# [What you have to do]
Omit the images. Copy each entry word for word.

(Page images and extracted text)
┏━━
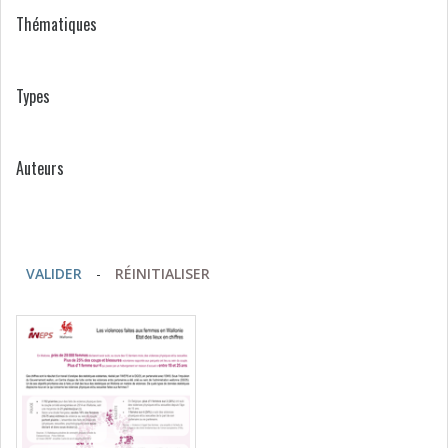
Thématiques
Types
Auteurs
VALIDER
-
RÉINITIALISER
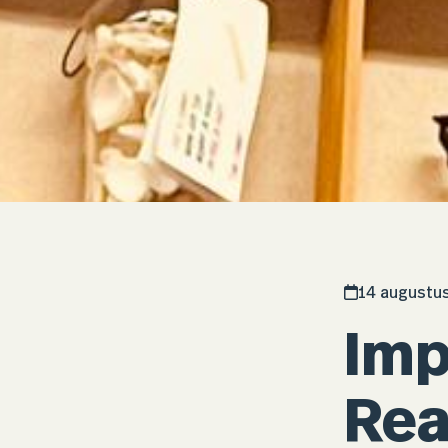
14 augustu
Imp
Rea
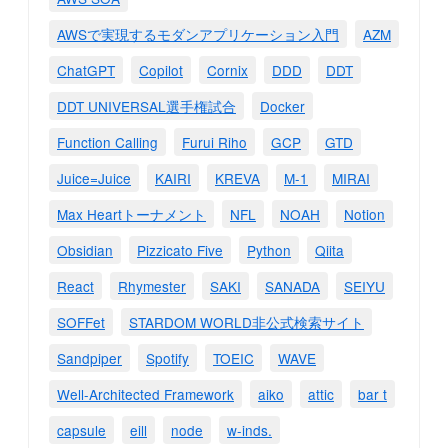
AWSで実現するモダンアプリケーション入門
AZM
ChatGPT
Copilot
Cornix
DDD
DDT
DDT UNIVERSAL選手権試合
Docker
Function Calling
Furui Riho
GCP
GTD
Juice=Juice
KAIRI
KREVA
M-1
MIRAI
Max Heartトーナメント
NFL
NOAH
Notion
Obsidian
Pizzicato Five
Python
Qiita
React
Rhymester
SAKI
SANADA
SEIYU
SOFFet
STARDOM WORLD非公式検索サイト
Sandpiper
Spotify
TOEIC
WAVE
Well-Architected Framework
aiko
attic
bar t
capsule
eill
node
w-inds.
┗━━
# [Result]
Thématiques
Types
Auteurs
VALIDER
-
RÉINITIALISER
14 augustu
Imp
Rea
AWSで実現するモダンアプリケーション入門
AZM
ChatGPT
Copilot
Cornix
DDD
DDT
DDT UNIVERSAL選手権試合
Docker
Function Calling
Furui Riho
GCP
GTD
Juice=Juice
KAIRI
KREVA
M-1
MIRAI
Max Heartトーナメント
NFL
NOAH
Notion
Obsidian
Pizzicato Five
Python
Qiita
React
Rhymester
SAKI
SANADA
SEIYU
SOFFet
STARDOM WORLD非公式検索サイト
Sandpiper
Spotify
TOEIC
WAVE
Well-Architected Framework
aiko
attic
bar t
capsule
eill
node
w-inds.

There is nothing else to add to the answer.